Avello noted that right now, ‘Scottie is in a great groove.’
It’s a groove that involves a big swing, big distance and the propensity to rally from trouble. Scheffler doesn’t hit as many fairways as one might expect from an elite player, but his short game has been second to none.
That bailed him out in the Masters, producing what may be considered the shot of the year.
He was on the verge of squandering a six-shot lead. It was down to one.
Scheffler was in trouble and needed a fairway punch-and-run shot to try and save par on the third hole. The pressure was building. Scheffler was close to melting down amid the glare of a national television audience.
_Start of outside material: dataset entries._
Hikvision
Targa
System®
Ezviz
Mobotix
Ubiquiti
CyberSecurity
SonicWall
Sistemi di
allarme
He just wanted to get the next shot close to right the ship. It was close all right. It went in.
The stunning birdie restored a three-shot advantage and Scheffler never looked back
Now he’s living large.
The New Jersey includes major golf heritage
Scheffler’s prowess is putting an exclamation point on New Jersey’s rich golf stature.
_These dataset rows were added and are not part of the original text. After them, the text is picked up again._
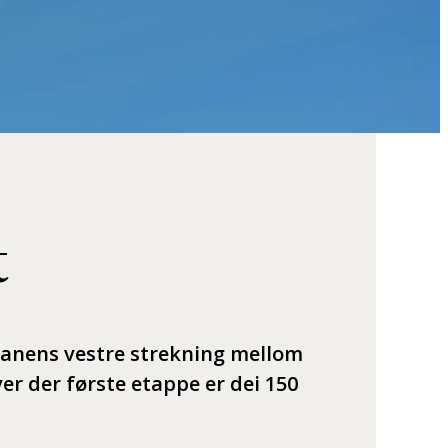
t
banens vestre strekning mellom
er der første etappe er dei 150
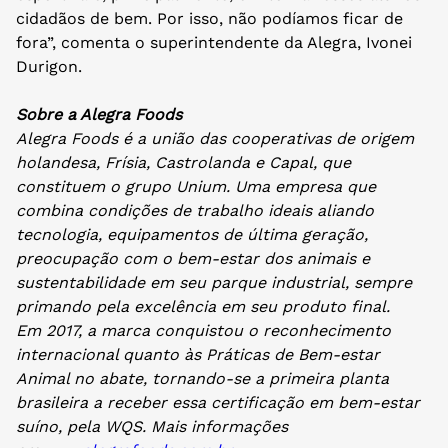
cidadãos de bem. Por isso, não podíamos ficar de
fora”, comenta o superintendente da Alegra, Ivonei
Durigon.
Sobre a Alegra Foods
Alegra Foods é a união das cooperativas de origem
holandesa, Frísia, Castrolanda e Capal, que
constituem o grupo Unium. Uma empresa que
combina condições de trabalho ideais aliando
tecnologia, equipamentos de última geração,
preocupação com o bem-estar dos animais e
sustentabilidade em seu parque industrial, sempre
primando pela excelência em seu produto final.
Em 2017, a marca conquistou o reconhecimento
internacional quanto às Práticas de Bem-estar
Animal no abate, tornando-se a primeira planta
brasileira a receber essa certificação em bem-estar
suíno, pela WQS. Mais informações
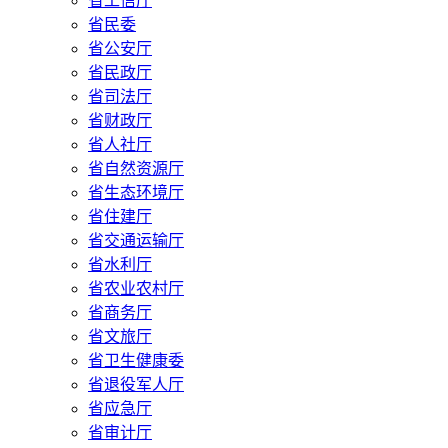
省工信厅
省民委
省公安厅
省民政厅
省司法厅
省财政厅
省人社厅
省自然资源厅
省生态环境厅
省住建厅
省交通运输厅
省水利厅
省农业农村厅
省商务厅
省文旅厅
省卫生健康委
省退役军人厅
省应急厅
省审计厅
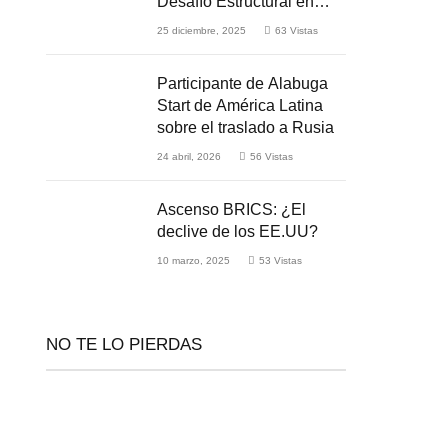
Desafío Estructural en
Medio de la Guerra
25 diciembre, 2025
63
Vistas
Participante de Alabuga
Start de América Latina
sobre el traslado a Rusia
24 abril, 2026
56
Vistas
Ascenso BRICS: ¿El
declive de los EE.UU?
10 marzo, 2025
53
Vistas
NO TE LO PIERDAS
The top course in the country, according to most publications, is Pine Valley in Pine Hill.
Then there is Baltusrol Golf Club in Springfield. It has hosted the 2016 PGA Championship and seven U.S. Open championships, most recently in 1993.
And it’s scheduled to host the 2029 PGA Championship.
Baltusrol Golf Club also happens to be where legendary golfer Jack Nicklaus won two U.S. Open events.
Then there is the USGA Golf Museum, which is located at Liberty Corner. It is the nation’s oldest sports museum and the world’s leading institution for the collection preservation, interpretation and dissemination of golf history according to the USGA.
Recent additions include the Arnold Palmer Center for Golf History in 2008 and the Jack Nicklaus Room in 2015.
New Jersey also sports highly-regarded instructors and celebrity course owners like former Philadelphia Eagles great Ron Jaworski.
So up and down the state, golf is a symbol of prowess and a vibrant part of its economy.
Unfortunately, the Scheffler fairy tale in New Jersey won’t happen this year.
But his surge rekindles a tie between the Garden State and the game.